A Mixed Palette
Repeatedly asked why he does not tend to paint his native Scotland, John Brown states simply, ‘I like to be warm’, going on to praise the quality of light and colour in the various Mediterranean destinations that he uses for inspiration. ‘A Mixed Pallette’ is perhaps a fitting description for Brown’s December show at Lemon Street Gallery: as an artist who regularly bases his exhibitions on his most recent travels, this current body of work features pictorial sources from various residencies across Europe – from Corfu and Paxos, to Moire and Collioure. The show demonstrates the artist’s pure and genuine zeal for colour and light, with works that range dramatically in size and stylistic representation, yet maintaining the constant vibrancy and beauty for which Brown is so well acclaimed.
Regularly flitting between abstract and pictorial representation in his paintings, Brown has yet to be pinned down as a painter of solely one or the other, a style that he compares to Richard Diebenkorn, an artist frequently cited as a particular source of inspiration for Brown in his use of colour and methods. Brown also uses his own preliminary work as a basis for progression – his on-the-spot sketches are seen as gateways into his ‘flirtation with abstraction’, as he focuses on the sketches’ tonality or linear quality as a method of determining how the final piece will look.Working predominantly on board, the surface is prepared using a mixture of collage materials, including paper, canvas and fabric in various textures, in order to give the bright acrylics that dominate the mood of the work ‘something to cling to’. The result is an intriguing, multitonal piece that captures the spirit of its location-based subject in both its bold use of colour, and its tactile intricacy. More recent work sees a dramatic introduction of stark black lines that kick out against the bright colours, creating a very deliberate juxtaposition.

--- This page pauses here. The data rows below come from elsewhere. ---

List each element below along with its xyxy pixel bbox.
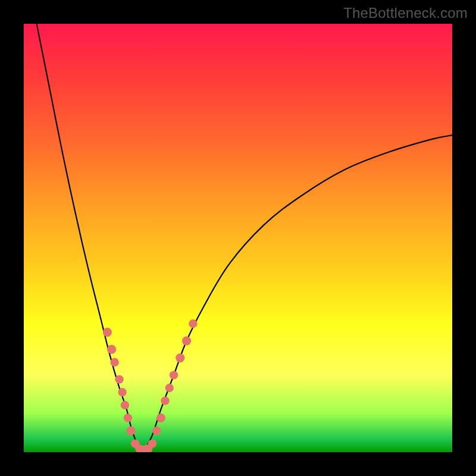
- curve-right-arm: [144, 135, 452, 452]
- bead-marker: [148, 439, 156, 447]
- plot-area: [24, 24, 452, 452]
- chart-stage: TheBottleneck.com: [0, 0, 476, 476]
- curve-beads: [103, 320, 198, 452]
- bead-marker: [124, 414, 132, 422]
- bead-marker: [139, 446, 149, 452]
- bead-marker: [103, 328, 112, 337]
- bead-marker: [126, 426, 135, 435]
- bead-marker: [110, 358, 118, 367]
- bead-marker: [143, 444, 152, 452]
- bead-marker: [170, 371, 178, 379]
- bead-marker: [176, 353, 184, 362]
- bead-marker: [189, 320, 197, 328]
- bead-marker: [121, 401, 129, 409]
- watermark-text: TheBottleneck.com: [343, 5, 468, 21]
- curve-layer: [24, 24, 452, 452]
- bead-marker: [182, 336, 191, 345]
- bead-marker: [152, 427, 161, 435]
- bead-marker: [135, 444, 143, 452]
- bead-marker: [161, 396, 169, 405]
- bead-marker: [107, 345, 116, 354]
- bead-marker: [156, 414, 165, 422]
- bead-marker: [115, 375, 123, 383]
- bead-marker: [131, 439, 139, 447]
- bead-marker: [118, 388, 126, 396]
- curve-left-arm: [37, 24, 144, 452]
- bead-marker: [165, 384, 174, 392]
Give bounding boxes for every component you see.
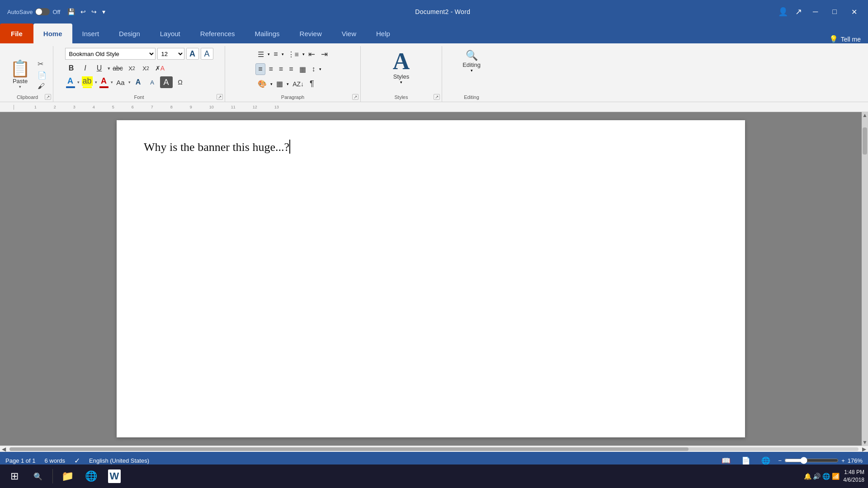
italic-button[interactable]: I — [79, 62, 92, 74]
format-painter-button[interactable]: 🖌 — [36, 81, 48, 91]
save-quick-btn[interactable]: 💾 — [66, 7, 77, 16]
numbering-btn[interactable]: ≡ — [271, 49, 280, 60]
scroll-thumb[interactable] — [863, 127, 867, 155]
vertical-scrollbar[interactable]: ▲ ▼ — [862, 112, 868, 446]
tab-insert[interactable]: Insert — [72, 23, 109, 43]
bullets-dropdown[interactable]: ▾ — [268, 52, 270, 56]
customize-qat-btn[interactable]: ▾ — [100, 7, 107, 16]
shrink-font-btn2[interactable]: A — [146, 76, 159, 88]
pilcrow-btn[interactable]: ¶ — [307, 78, 316, 90]
highlight-dropdown[interactable]: ▾ — [95, 80, 97, 84]
multilevel-dropdown[interactable]: ▾ — [302, 52, 305, 56]
paragraph-expand-btn[interactable]: ↗ — [352, 94, 359, 100]
shading-btn[interactable]: 🎨 — [255, 78, 269, 89]
strikethrough-button[interactable]: abc — [112, 62, 124, 74]
shading-dropdown[interactable]: ▾ — [270, 82, 273, 86]
tab-layout[interactable]: Layout — [150, 23, 190, 43]
multilevel-btn[interactable]: ⋮≡ — [285, 49, 301, 60]
font-color-button[interactable]: A — [65, 75, 76, 89]
paste-button[interactable]: 📋 Paste ▾ — [6, 59, 34, 91]
decrease-indent-btn[interactable]: ⇤ — [306, 48, 317, 61]
grow-font-btn[interactable]: A — [186, 48, 199, 60]
columns-btn[interactable]: ▦ — [297, 64, 308, 75]
start-button[interactable]: ⊞ — [4, 465, 25, 487]
doc-content[interactable]: Why is the banner this huge...? — [144, 141, 289, 154]
clipboard-expand-btn[interactable]: ↗ — [45, 94, 51, 100]
text-color-dropdown[interactable]: ▾ — [111, 80, 113, 84]
scroll-down-btn[interactable]: ▼ — [862, 439, 868, 446]
font-color-dropdown[interactable]: ▾ — [77, 80, 80, 84]
minimize-button[interactable]: ─ — [809, 6, 821, 18]
tab-view[interactable]: View — [332, 23, 366, 43]
font-family-select[interactable]: Bookman Old Style — [65, 48, 156, 60]
spell-check-icon[interactable]: ✓ — [74, 456, 80, 465]
chrome-btn[interactable]: 🌐 — [80, 465, 102, 487]
scroll-right-btn[interactable]: ▶ — [860, 446, 868, 452]
zoom-slider[interactable] — [784, 457, 839, 464]
scroll-up-btn[interactable]: ▲ — [862, 112, 868, 118]
word-taskbar-btn[interactable]: W — [104, 465, 125, 487]
autosave-switch[interactable] — [35, 8, 50, 15]
tab-home[interactable]: Home — [33, 23, 72, 43]
font-expand-btn[interactable]: ↗ — [217, 94, 223, 100]
redo-quick-btn[interactable]: ↪ — [90, 7, 99, 16]
share-icon[interactable]: 👤 — [778, 7, 788, 17]
numbering-dropdown[interactable]: ▾ — [282, 52, 284, 56]
justify-btn[interactable]: ≡ — [287, 64, 295, 75]
grow-font-btn2[interactable]: A — [132, 76, 145, 88]
borders-dropdown[interactable]: ▾ — [287, 82, 289, 86]
scroll-left-btn[interactable]: ◀ — [0, 446, 8, 452]
align-left-btn[interactable]: ≡ — [255, 63, 265, 75]
align-right-btn[interactable]: ≡ — [277, 64, 285, 75]
dark-font-btn[interactable]: A — [160, 76, 173, 88]
tab-file[interactable]: File — [0, 23, 33, 43]
doc-page[interactable]: Why is the banner this huge...? — [117, 120, 745, 437]
tell-me-bar[interactable]: 💡 Tell me — [829, 35, 868, 43]
increase-indent-btn[interactable]: ⇥ — [319, 48, 330, 61]
undo-quick-btn[interactable]: ↩ — [79, 7, 88, 16]
zoom-out-btn[interactable]: − — [778, 457, 782, 464]
font-size-select[interactable]: 12 — [157, 48, 184, 60]
change-case-btn[interactable]: Aa — [114, 76, 127, 88]
editing-button[interactable]: 🔍 Editing ▾ — [458, 48, 485, 75]
sort-btn[interactable]: AZ↓ — [290, 79, 306, 89]
change-case-dropdown[interactable]: ▾ — [128, 80, 131, 84]
shrink-font-btn[interactable]: A — [201, 48, 213, 60]
styles-expand-btn[interactable]: ↗ — [434, 94, 440, 100]
language[interactable]: English (United States) — [89, 457, 149, 464]
highlight-color-btn[interactable]: ab — [81, 75, 94, 89]
underline-button[interactable]: U — [93, 62, 106, 74]
bold-button[interactable]: B — [65, 62, 78, 74]
paste-dropdown-icon[interactable]: ▾ — [19, 84, 21, 89]
h-scroll-track[interactable] — [9, 447, 859, 451]
editing-dropdown[interactable]: ▾ — [471, 68, 473, 73]
zoom-in-btn[interactable]: + — [841, 457, 845, 464]
autosave-toggle[interactable]: AutoSave Off — [7, 8, 60, 15]
text-color-btn[interactable]: A — [99, 75, 109, 89]
clear-formatting-btn[interactable]: ✗A — [154, 62, 166, 74]
tab-references[interactable]: References — [190, 23, 245, 43]
line-spacing-btn[interactable]: ↕ — [310, 64, 318, 75]
tab-review[interactable]: Review — [290, 23, 332, 43]
borders-btn[interactable]: ▦ — [274, 78, 285, 89]
subscript-button[interactable]: X2 — [126, 62, 138, 74]
symbol-btn[interactable]: Ω — [174, 76, 187, 88]
styles-button[interactable]: A Styles ▾ — [387, 48, 415, 86]
copy-button[interactable]: 📄 — [36, 70, 48, 80]
h-scroll-thumb[interactable] — [9, 447, 689, 451]
doc-scroll-area[interactable]: Why is the banner this huge...? — [0, 112, 862, 446]
styles-dropdown[interactable]: ▾ — [400, 80, 402, 84]
underline-dropdown[interactable]: ▾ — [108, 66, 110, 71]
tab-help[interactable]: Help — [366, 23, 400, 43]
search-taskbar-btn[interactable]: 🔍 — [27, 465, 49, 487]
maximize-button[interactable]: □ — [829, 6, 840, 18]
cut-button[interactable]: ✂ — [36, 59, 48, 69]
line-spacing-dropdown[interactable]: ▾ — [319, 67, 321, 71]
superscript-button[interactable]: X2 — [140, 62, 152, 74]
file-explorer-btn[interactable]: 📁 — [57, 465, 78, 487]
bullets-btn[interactable]: ☰ — [255, 49, 266, 60]
close-button[interactable]: ✕ — [848, 6, 861, 18]
tab-mailings[interactable]: Mailings — [245, 23, 290, 43]
align-center-btn[interactable]: ≡ — [267, 64, 275, 75]
share-btn[interactable]: ↗ — [795, 7, 802, 17]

Brown’s fascination with texture is what pervades his choice of subject, seen in his frequent return to the decaying grandeur of old European towns and villages. ‘I get drawn to the same sorts of subjects wherever I am,’ Brown says. ‘I fall in love with surface textures: distressed walls, flaking paint, footprints, washing hanging out of windows, fruit and veg markets.’ Combined with the sun-bleached colours and light of the Mediterranean, the end result is pleasantly tactile and evocative. Another key interest of Brown’s is windows, and their artistic potential as subjects for an artist whose work centres on multiple layers and surfaces, and the illusion of texture and depth that comes from painting and using a variety of materials and techniques.
John Brown’s December show at Lemon Street Gallery is a fantastic mix of shape and tonal vibrancy. The works illustrate Brown’s versatility across many different styles and showcases the entire spectrum of his interest in locational subjects.